A semantic cache stores past prompt-response pairs and serves new requests from the cache when the incoming request's embedding is sufficiently close to a stored one. The model call is skipped entirely. Done well, a semantic cache cuts AI cost and p95 latency by 40–70% on workloads where users ask variations of the same thing.
When it pays back.
Workloads with high query duplication: customer support FAQ, documentation Q&A, product search, internal knowledge assistants. If your top 100 queries account for over a third of traffic, semantic caching is almost always a net win.
Anatomy.
- Embed the incoming query. Same embedding model used for retrieval works.
- Lookup nearest neighbor in the cache's vector index, with a strict similarity threshold (typically 0.95+).
- Serve if hit, otherwise call the model and store the new (embedding, query, response) tuple.

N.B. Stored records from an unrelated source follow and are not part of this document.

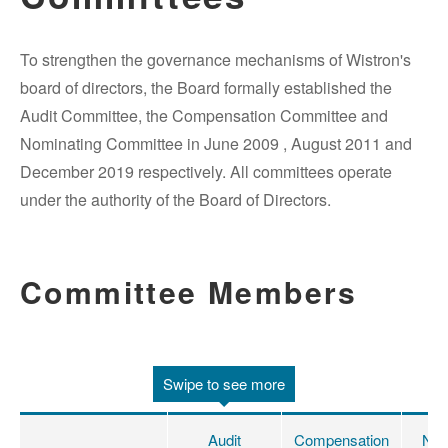
To strengthen the governance mechanisms of Wistron's
board of directors, the Board formally established the
Audit Committee, the Compensation Committee and
Nominating Committee in June 2009 , August 2011 and
December 2019 respectively. All committees operate
under the authority of the Board of Directors.
Committee Members
Swipe to see more
Audit
Compensation
Nom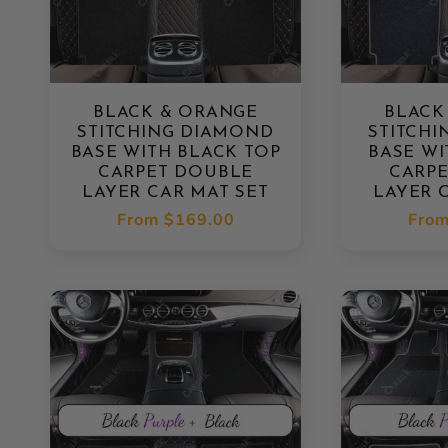
BLACK & ORANGE
BLACK
STITCHING DIAMOND
STITCH
BASE WITH BLACK TOP
BASE WI
CARPET DOUBLE
CARP
LAYER CAR MAT SET
LAYER 
Regular
From
$169.00
Regu
Fro
price
pric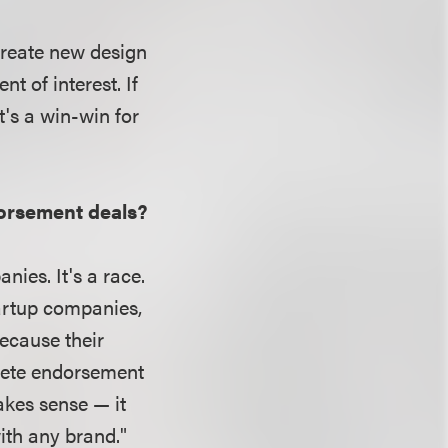
 create new design
t of interest. If
t's a win-win for
dorsement deals?
ies. It's a race.
artup companies,
ecause their
thlete endorsement
akes sense — it
with any brand."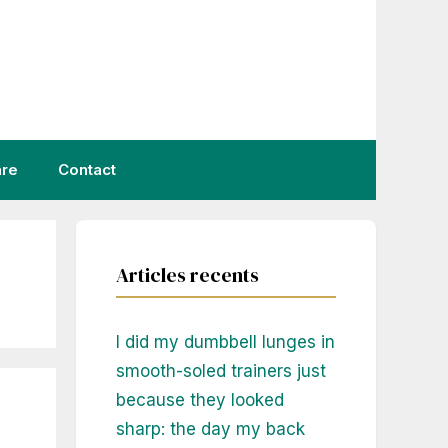
are
Contact
Articles recents
I did my dumbbell lunges in
smooth-soled trainers just
because they looked
sharp: the day my back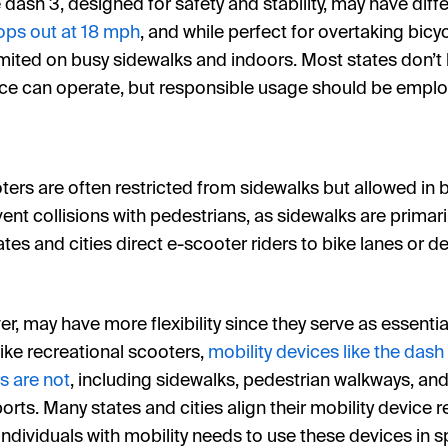
e dash 3, designed for safety and stability, may have diff
ops out at 18 mph
, and while perfect for overtaking bicyc
mited on busy sidewalks and indoors. Most states don’t h
ice can operate, but responsible usage should be employ
oters are often restricted from sidewalks but allowed in b
vent collisions with pedestrians, as sidewalks are primar
tates and cities direct e-scooter riders to bike lanes or 
r, may have more flexibility since they serve as essentia
like recreational scooters,
mobility devices like the dash
s are not
, including sidewalks, pedestrian walkways, and
orts. Many states and cities align their mobility device 
individuals with mobility needs to use these devices in 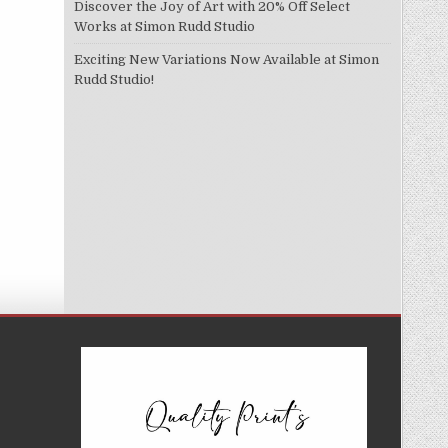
Discover the Joy of Art with 20% Off Select
Works at Simon Rudd Studio
Exciting New Variations Now Available at Simon
Rudd Studio!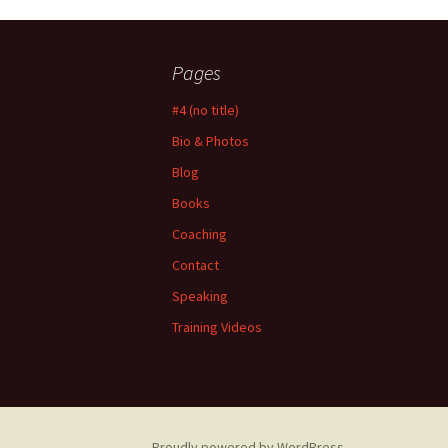
Pages
#4 (no title)
Bio & Photos
Blog
Books
Coaching
Contact
Speaking
Training Videos
Proudly powered by WordPress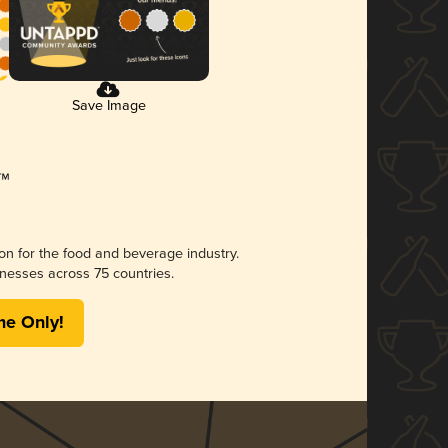
Save Image
ion for the food and beverage industry.
nesses across 75 countries.
me Only!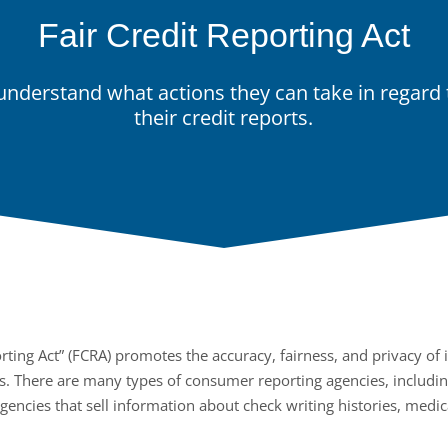
Fair Credit Reporting Act
nderstand what actions they can take in regard t
their credit reports.
rting Act” (FCRA) promotes the accuracy, fairness, and privacy of i
. There are many types of consumer reporting agencies, includin
agencies that sell information about check writing histories, medic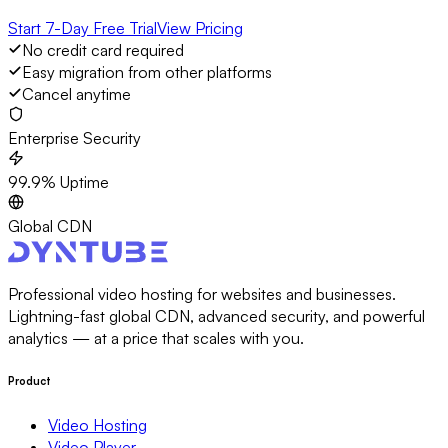
Start 7-Day Free Trial
View Pricing
No credit card required
Easy migration from other platforms
Cancel anytime
Enterprise Security
99.9% Uptime
Global CDN
Professional video hosting for websites and businesses.
Lightning-fast global CDN, advanced security, and powerful
analytics — at a price that scales with you.
Product
Video Hosting
Video Player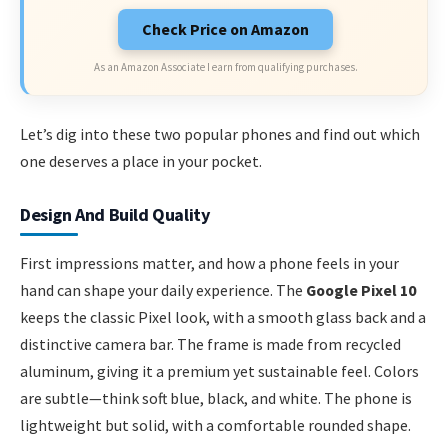
Check Price on Amazon
As an Amazon Associate I earn from qualifying purchases.
Let’s dig into these two popular phones and find out which
one deserves a place in your pocket.
Design And Build Quality
First impressions matter, and how a phone feels in your
hand can shape your daily experience. The
Google Pixel 10
keeps the classic Pixel look, with a smooth glass back and a
distinctive camera bar. The frame is made from recycled
aluminum, giving it a premium yet sustainable feel. Colors
are subtle—think soft blue, black, and white. The phone is
lightweight but solid, with a comfortable rounded shape.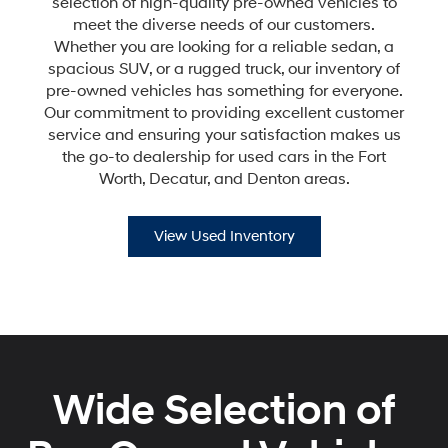
selection of high-quality pre-owned vehicles to
meet the diverse needs of our customers.
Whether you are looking for a reliable sedan, a
spacious SUV, or a rugged truck, our inventory of
pre-owned vehicles has something for everyone.
Our commitment to providing excellent customer
service and ensuring your satisfaction makes us
the go-to dealership for used cars in the Fort
Worth, Decatur, and Denton areas.
View Used Inventory
Wide Selection of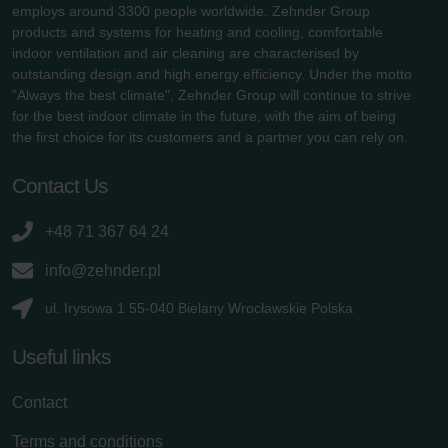
employs around 3300 people worldwide. Zehnder Group
products and systems for heating and cooling, comfortable
indoor ventilation and air cleaning are characterised by
outstanding design and high energy efficiency. Under the motto
"Always the best climate", Zehnder Group will continue to strive
for the best indoor climate in the future, with the aim of being
the first choice for its customers and a partner you can rely on.
Contact Us
+48 71 367 64 24
info@zehnder.pl
ul. Irysowa 1 55-040 Bielany Wrocławskie Polska
Useful links
Contact
Terms and conditions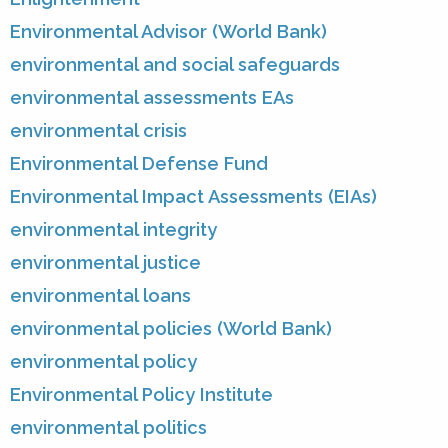
Environmental Advisor (World Bank)
environmental and social safeguards
environmental assessments EAs
environmental crisis
Environmental Defense Fund
Environmental Impact Assessments (EIAs)
environmental integrity
environmental justice
environmental loans
environmental policies (World Bank)
environmental policy
Environmental Policy Institute
environmental politics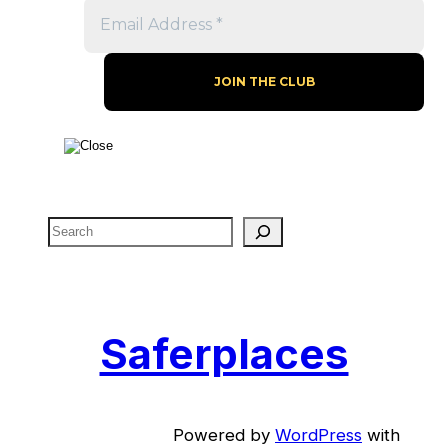
S
e
a
r
c
Saferplaces
h
Powered by
WordPress
with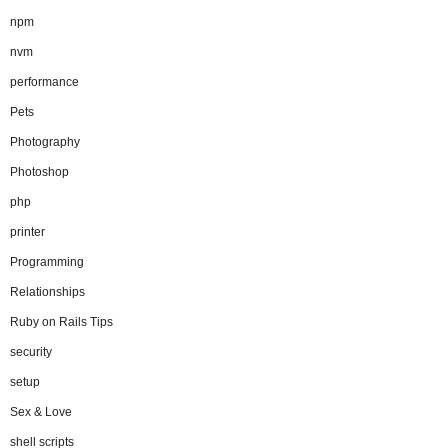
npm
nvm
performance
Pets
Photography
Photoshop
php
printer
Programming
Relationships
Ruby on Rails Tips
security
setup
Sex & Love
shell scripts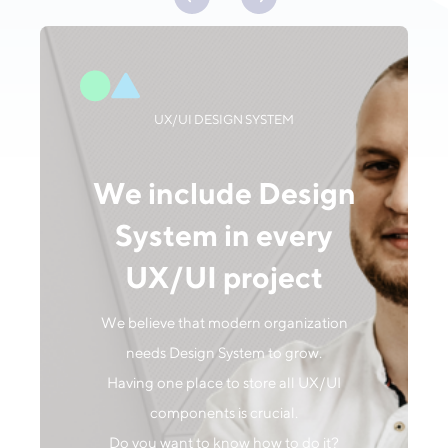
UX/UI DESIGN SYSTEM
We include Design
System in every
UX/UI project
We believe that modern organization
needs Design System to grow.
Having one place to store all UX/UI
components is crucial.
Do you want to know how to do it?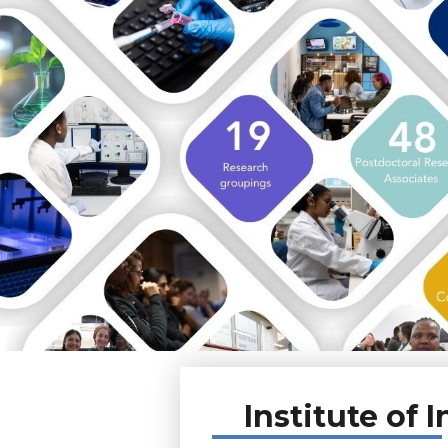
Institute of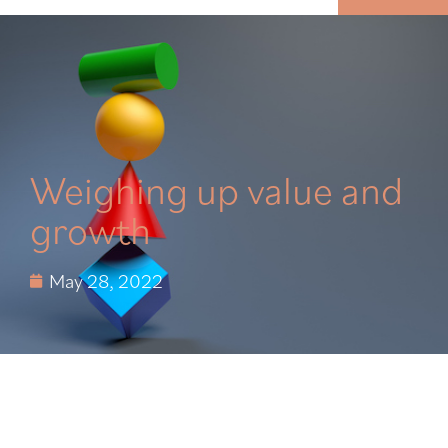
MENU
Weighing up value and
growth
May 28, 2022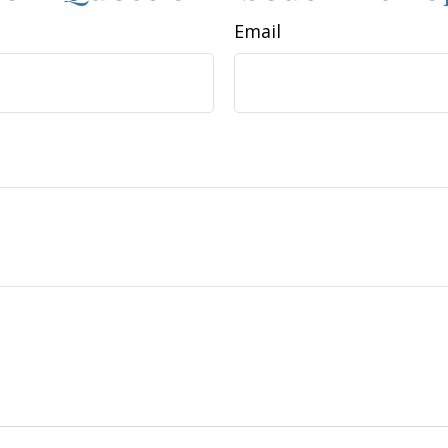
Email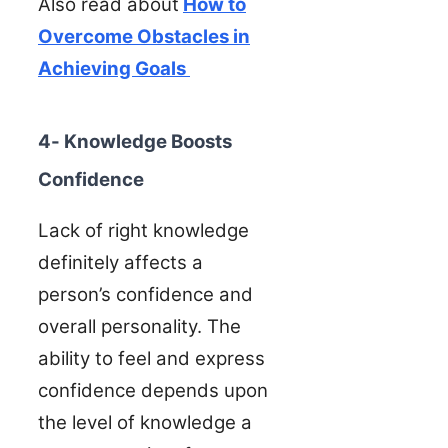
Also read about
How to
Overcome Obstacles in
Achieving Goals
4- Knowledge Boosts
Confidence
Lack of right knowledge
definitely affects a
person’s confidence and
overall personality. The
ability to feel and express
confidence depends upon
the level of knowledge a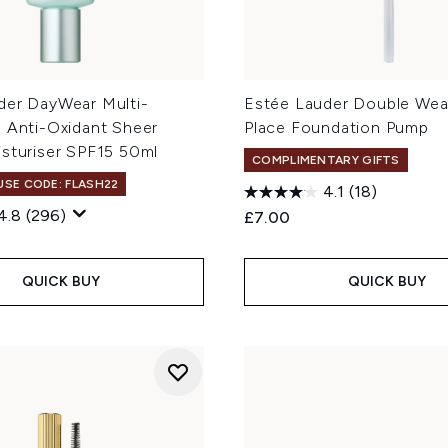
der DayWear Multi-
Estée Lauder Double Wear
n Anti-Oxidant Sheer
Place Foundation Pump
isturiser SPF15 50ml
COMPLIMENTARY GIFTS
 USE CODE: FLASH22
4.1
(18)
4.8
(296)
£7.00
QUICK BUY
QUICK BUY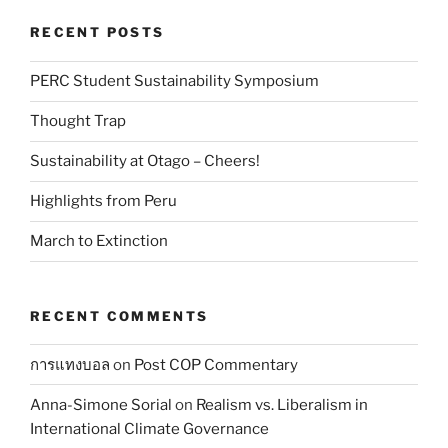
RECENT POSTS
PERC Student Sustainability Symposium
Thought Trap
Sustainability at Otago – Cheers!
Highlights from Peru
March to Extinction
RECENT COMMENTS
การแทงบอล
on
Post COP Commentary
Anna-Simone Sorial
on
Realism vs. Liberalism in
International Climate Governance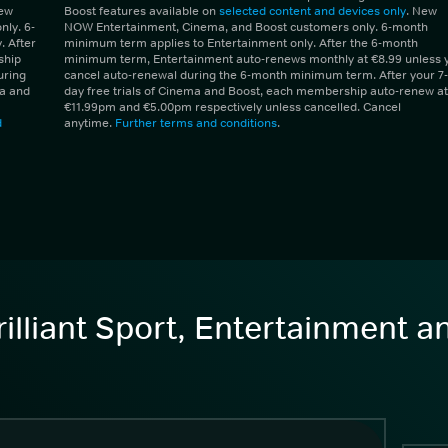
New
Boost features available on
selected content and devices only
. New
ly. 6-
NOW Entertainment, Cinema, and Boost customers only. 6-month
 After
minimum term applies to Entertainment only. After the 6-month
ship
minimum term, Entertainment auto-renews monthly at €8.99 unless 
uring
cancel auto-renewal during the 6-month minimum term. After your 7-
ma and
day free trials of Cinema and Boost, each membership auto-renew at
€11.99pm and €5.00pm respectively unless cancelled. Cancel
d
anytime.
Further terms and conditions
.
illiant Sport, Entertainment 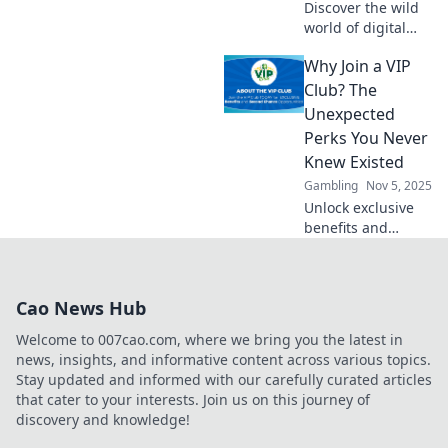
Discover the wild
world of digital
asset trading! Join
Why Join a VIP
the thrilling ride of
virtual wealth and
Club? The
learn tips to profit
Unexpected
from the highs
Perks You Never
and lows.
Knew Existed
Gambling
Nov 5, 2025
Unlock exclusive
benefits and
surprises! Discover
why joining a VIP
club is your ticket
Cao News Hub
to perks you never
knew existed.
Welcome to 007cao.com, where we bring you the latest in
Don't miss out!
news, insights, and informative content across various topics.
Stay updated and informed with our carefully curated articles
that cater to your interests. Join us on this journey of
discovery and knowledge!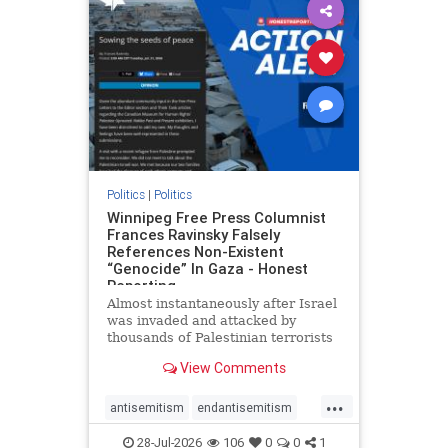
impeachmamdani
lovenothate
oct7
proIsrael
removemamdani
stopantisemitism
stophamas
stophate
stopmamdani
stopracism
zionism
Politics
|
Politics
Winnipeg Free Press Columnist
Frances Ravinsky Falsely
References Non-Existent
“Genocide” In Gaza - Honest
Reporting
Almost instantaneously after Israel
was invaded and attacked by
thousands of Palestinian terrorists
on the morning of October 7, 2023
View Comments
– and even before Jerusalem had
invaded Gaza to strike Hamas
...
terrorists and free the hostages
antisemitism
endantisemitism
who were kidnapped there
endjewhatred
endterrorism
28-Jul-2026
106
0
0
1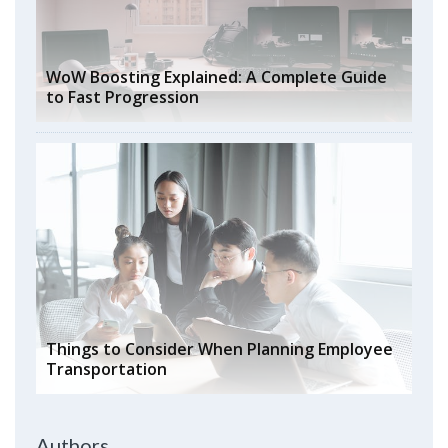
WoW Boosting Explained: A Complete Guide
to Fast Progression
Things to Consider When Planning Employee
Transportation
Authors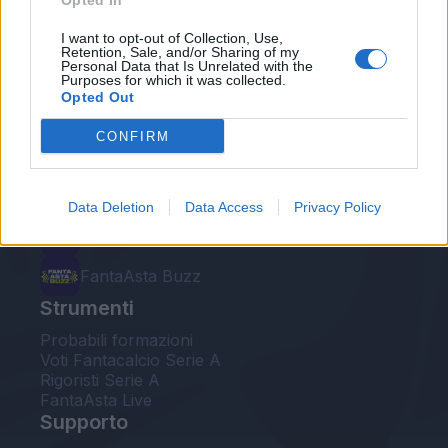
Opted In
Le nostre app
I want to opt-out of Collection, Use,
Retention, Sale, and/or Sharing of my
Personal Data that Is Unrelated with the
Fantacalcio® Serie A Enilive
Purposes for which it was collected.
Opted Out
Leghe Fantacalcio® Serie A Enilive
CONFIRM
EuroLeghe Fantacalcio®
Guida per l'asta perfetta
Data Deletion
Data Access
Privacy Policy
FantaAsta Live
FantaAsta Buzz
Strumenti
Probabili formazioni
Voti Fantacalcio Serie A
Rigoristi Serie A
FantaAsta Live
Supporto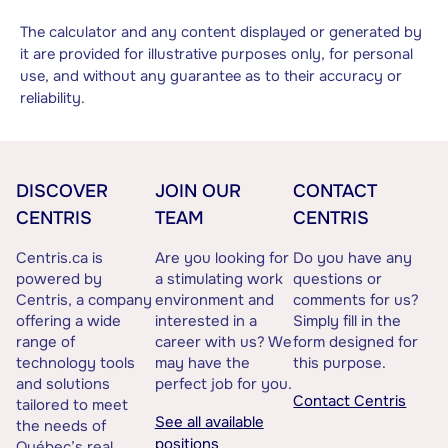
The calculator and any content displayed or generated by
it are provided for illustrative purposes only, for personal
use, and without any guarantee as to their accuracy or
reliability.
DISCOVER
JOIN OUR
CONTACT
CENTRIS
TEAM
CENTRIS
Centris.ca is
Are you looking for
Do you have any
powered by
a stimulating work
questions or
Centris, a company
environment and
comments for us?
offering a wide
interested in a
Simply fill in the
range of
career with us? We
form designed for
technology tools
may have the
this purpose.
and solutions
perfect job for you.
Contact Centris
tailored to meet
See all available
the needs of
positions
Québec’s real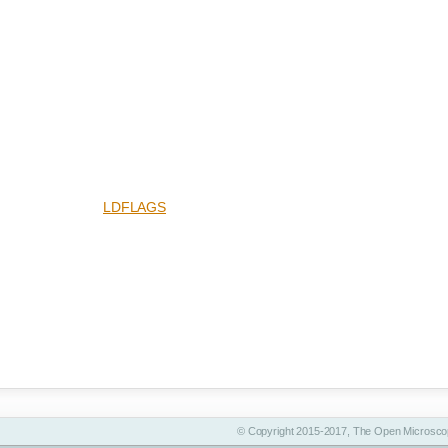
LDFLAGS
© Copyright 2015-2017, The Open Microscop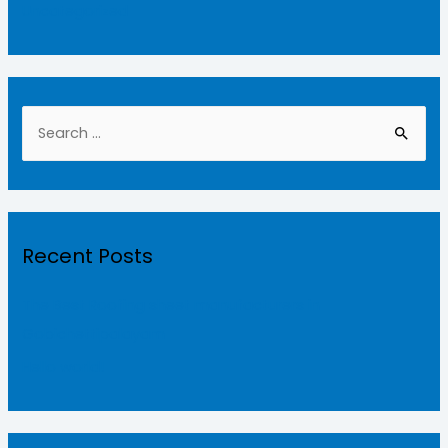
Uncategorized
Recent Posts
The Best Roofing sheet manufacturers in
Gobichettipalayam
Hello world!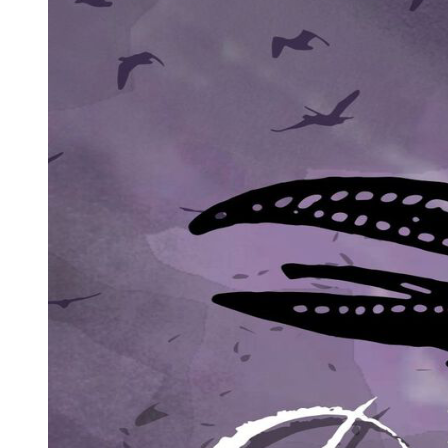
at seven hundred twenty-five million dollars then they start
celebrating. Dave took Sabrina to his home and Sabrina looks happy
getting in his home. Sabrina gets intimate with Dave and they both
start kissing but Dave said that he has some work to do and then he
left and reached Mitch's place and they both got out for doing piss in
the fountain to switch their bodies again. Before pissing Mitch told
Dave why didn't you invite me to your anniversary party? He said
we will talk about that later. They both then pissed and said I wish I
get my life back. And the next day their bodies switched again. As
Dave woke up he kissed his wife and told her that I am going to
leave my job and take care of my family all the time. But Jamie told
him that I don't want you to quit your job I just want you to be
happy and take care of me and kids. He then suddenly got to his
kids room and asked asked her girl Cara about her school life.
Otherwise we saw Mitch's life who is also back in his body as he
woke up he saw his girlfriend Sabrina who came to meet him. He
invites Sabrina for breakfast. And she came inside his home happily.
One month later Mitch is seen giving a speech in Dave and Jamie's
wedding in which he says that everyday doesn't go as you planned
and many things gets wrong. And sometimes it gets better. He then
cheer up and wishes them a happy anniversary. Afterwards Dave
and Mitch meets each other and with that the movie ends. Make sure
to like and subscribe.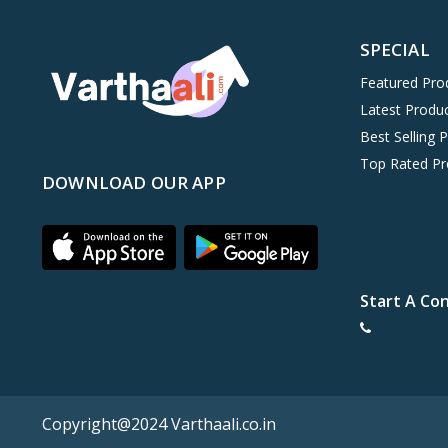
SPECIAL
Featured Pro
Latest Produ
Best Selling 
Top Rated Pr
DOWNLOAD OUR APP
Start A Co
Copyright@2024 Varthaali.co.in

- Invalidate on knowledge changes. Any cached response tied to documents that have been updated must be evicted.
Common gotchas.
Threshold too low → false positives (wrong cached answer served). Threshold too high → cache rarely hits. The eval harness measures both error rates, and the threshold is tuned against the workload. Cache invalidation when knowledge changes is the second-hardest part of semantic caching, after threshold tuning.
Frequently asked.
- What is a semantic cache?
- A semantic cache stores past prompt-response pairs and serves new requests from the cache when the new request's embedding is sufficiently close to a stored one. The model call is skipped. Done well, it cuts cost and p95 latency by 40–70% on workloads with high query duplication.
- Is semantic caching the same as prompt caching?
- No. Prompt caching (Anthropic, OpenAI) reuses the model's computed key-value state for an identical prompt prefix to skip work on the model side. Semantic caching skips the model call entirely by serving a stored response for an embedding-similar query. They're complementary — use both.
- When should I not use a semantic cache?
- Workloads where every query is genuinely unique (creative writing, ad-hoc analysis), workloads where the same query should produce different responses based on per-user context the embedding doesn't capture, or workloads where the knowledge base updates faster than cache invalidation can keep up.
- What threshold should I set?
- Start at cosine similarity 0.95–0.97 and measure both false-positive rate (wrong cached answer served) and hit rate against the eval harness. Lower the threshold if hit rate is too low for the budget target; raise it if you see hallucinated-cache responses in QA review.